Takeaway: 2018 Aramco IPO, CP Salman’s signature proposal, needs higher oil price for success. More aggressive posture with Iran also expected.

Saudi Arabia’s King Salman today appointed his 31-year-old son Mohammed bin Salman as Crown Prince (CP) and heir to the throne in a Saudi-style special election. While not a surprise, the timing of the move is somewhat curious and unclear.

The appointment is clearly a nod to the younger Saudi generation where majority of the population is under 25 years of age. It was accompanied by additional appointments of younger royals to other posts, including the 34-year-old new Interior Minister, Prince Abdulaziz bin Saudi bin Naif. In April, King Salman appointed his 28-year-old son, Prince Khalid bin Salman, a former F-15 fighter pilot, as Ambassador to the US.

For oil markets, the Saudi leadership shuffle has potentially major implications.

First, the current Saudi oil policy has the imprimatur of CP Salman. He intervened to scuttle a production freeze agreement that then-Saudi Minister Naimi had negotiated in Doha and then replaced Naimi with current Minister Khalid Falih. The so-called Doha deal was nixed by Saudi demands that Iran participate in the freeze.

Minister Falih’s first big move as the new oil minister was the production cut agreement last November which undoubtedly was approved in advance by CP Salman. Our friends in the region tell us that CP Salman has since stepped back from active management of oil policy, and Minister Falih is firmly in the driver’s seat. Still, all major policy changes will certainly require approval from the CP and King Salman.

Second, and probably most important for oil markets, is that the Aramco IPO will take on even greater significance than it has now. The Aramco IPO is CP Salman’s signature proposal to transform the Saudi economy. As a result, we believe the Aramco IPO, scheduled in 2018, is now driving Saudi oil policy. It was the reason behind the Saudi approval of OPEC’s production cut agreement last year, and the reason why we expect more Saudi moves on production policy this year and next. The success of the IPO depends on oil prices being in a much higher range than today’s price – most likely a $60-70 range. Minister Falih’s central banker-like statement of “whatever it takes” will be put to the test later this year if, as we believe, crude stocks are not depleted enough late this year to boost prices.

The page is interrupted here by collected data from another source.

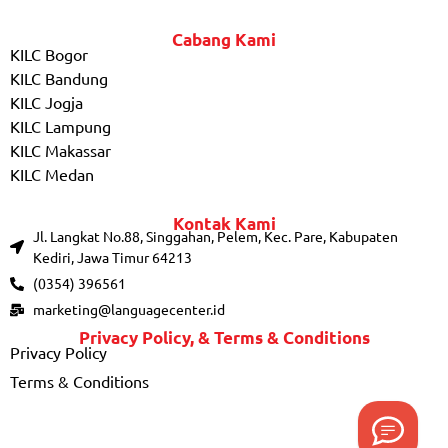
Cabang Kami
KILC Bogor
KILC Bandung
KILC Jogja
KILC Lampung
KILC Makassar
KILC Medan
Kontak Kami
Jl. Langkat No.88, Singgahan, Pelem, Kec. Pare, Kabupaten
Kediri, Jawa Timur 64213
(0354) 396561
marketing@languagecenter.id
Privacy Policy, & Terms & Conditions
Privacy Policy
Terms & Conditions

After the production cut extension at the May OPEC meeting, we told clients that prices will stay in a $45-55 range this year. However, we are starting to believe this range is now even lower --- which will set up a very consequential OPEC meeting on November 30 in Vienna, Austria.

Third, CP Salman’s elevation signifies a potentially more aggressive Saudi posture with Iran. The summit in Riyadh attended by President Trump kicked off the anti-Iran coalition led by Saudi Arabia, and it continues in the Yemen war, in Syria and in the current GCC crisis with Qatar. While other Arab leaders made congratulatory calls to CP Salman, Iran called the appointment a “soft coup.”  

On Saudi oil policy, we believe it’s possible to see a return of Saudi demands that Iran participate in any OPEC production cuts in future deals. This will complicate or make impossible any OPEC agreement on production in November.

However, we continue to believe the greater risk to new Iranian crude exports is from a potential Trump Administration decision to withdraw from the Iran nuclear deal and re-impose US sanctions that would affect any international companies with economic exposure in the US. We believe it would effectively remove about 1 million barrels a day of additional Iranian crude exports to global markets since nuclear sanctions were lifted in 2016. We fully expect CP Salman and Saudi Arabia will be aggressively advocating with President Trump and his advisors to do just that.